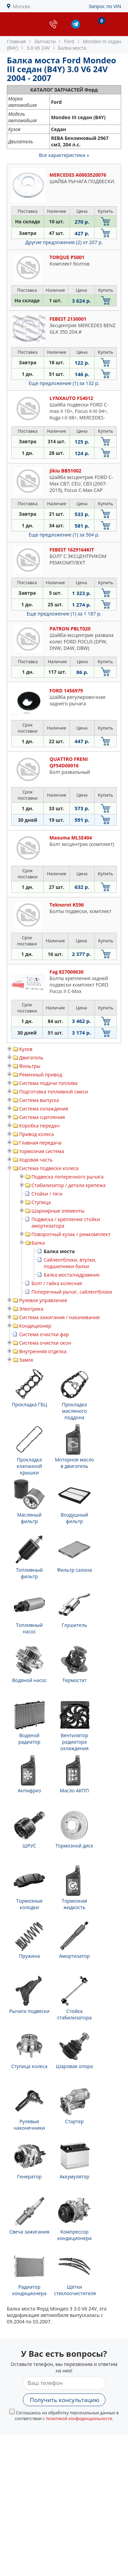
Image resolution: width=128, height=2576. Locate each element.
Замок (26, 1360)
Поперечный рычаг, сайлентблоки (71, 1292)
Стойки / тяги (46, 1193)
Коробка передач (39, 1125)
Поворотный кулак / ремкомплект (70, 1234)
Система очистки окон (45, 1343)
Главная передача (40, 1142)
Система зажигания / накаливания (59, 1317)
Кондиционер (35, 1326)
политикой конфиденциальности (79, 2418)
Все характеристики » (64, 155)
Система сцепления (42, 1117)
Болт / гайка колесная (56, 1283)
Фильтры (29, 1066)
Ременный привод (40, 1074)
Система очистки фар (44, 1334)
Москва (21, 6)
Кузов (25, 1049)
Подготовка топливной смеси (53, 1091)
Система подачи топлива (48, 1083)
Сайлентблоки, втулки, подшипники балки (70, 1263)
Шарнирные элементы (57, 1210)
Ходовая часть (36, 1159)
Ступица (41, 1202)
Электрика (31, 1309)
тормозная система (41, 1151)
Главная (16, 41)
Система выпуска (39, 1100)
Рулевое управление (43, 1300)
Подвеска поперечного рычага (67, 1176)
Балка (38, 1242)
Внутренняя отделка (43, 1351)
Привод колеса (36, 1134)
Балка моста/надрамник (72, 1274)
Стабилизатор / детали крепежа (68, 1185)
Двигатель (31, 1057)
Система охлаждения (43, 1108)
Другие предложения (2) (64, 242)
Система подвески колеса (49, 1168)
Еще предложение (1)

- - - - -

§ **Problem**:
Could you work out how many lines above contain the string "колеса"? Only the number should be given.

§ **Solution for this task**:
2